An open API service indexing awesome lists of open source software.

https://github.com/catoverflow/transx

TransE/H implementation in numpy
https://github.com/catoverflow/transx

Last synced: 11 months ago
JSON representation

TransE/H implementation in numpy

Awesome Lists containing this project

README

          

# TransE/H implementation

This repo is submitted as experiment homework for [Web Info 2021](http://staff.ustc.edu.cn/~tongxu/webinfo/), and cannot be applied to other use directly (because TA've already done the eneity/relation - id replacement work, and the test dataset have no intersection with the one for training, which results in higher hit@10 score), instead, more of kind of reference. However, if you want, you can check instructions below.

## TransE

TransE part rewrites [Anery/transE](https://github.com/Anery/transE), bringing remarkable increasement in performance. Current training speed is 0.09s/400 eproch(batch size=1). Hit@10 for reference is 45.38 when dimension = 170 and eproch = 700000. (The commit message's hit@10=28% is calculated when I don't know there's no intersection)

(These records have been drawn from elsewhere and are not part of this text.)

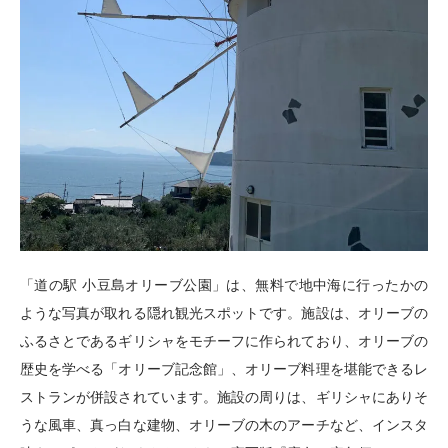
「道の駅 小豆島オリーブ公園」は、無料で地中海に行ったかの
ような写真が取れる隠れ観光スポットです。施設は、オリーブの
ふるさとであるギリシャをモチーフに作られており、オリーブの
歴史を学べる「オリーブ記念館」、オリーブ料理を堪能できるレ
ストランが併設されています。施設の周りは、ギリシャにありそ
うな風車、真っ白な建物、オリーブの木のアーチなど、インスタ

Feel free to use for reference, I think the inner process is quite clear comparing with those using heavy framework like pytorch.

## TransH

TransE part rewrites [zqhead/TransH](https://github.com/zqhead/TransH), bringing remarkable increasement in performance.(I dunno why they use so much `deepcopy`) Current training speed is 0.42s/2000 (eproch * batch size). Hit@5 for reference is 15 when dimension = 170 and eproch = 2000, batch size = 300. There maybe some errors when implementing this algorithm, resulting in such a low score.

The default entry in `main.py` is transE, however, to run transH just replace all 'TransE' by 'TransH', their API are the same.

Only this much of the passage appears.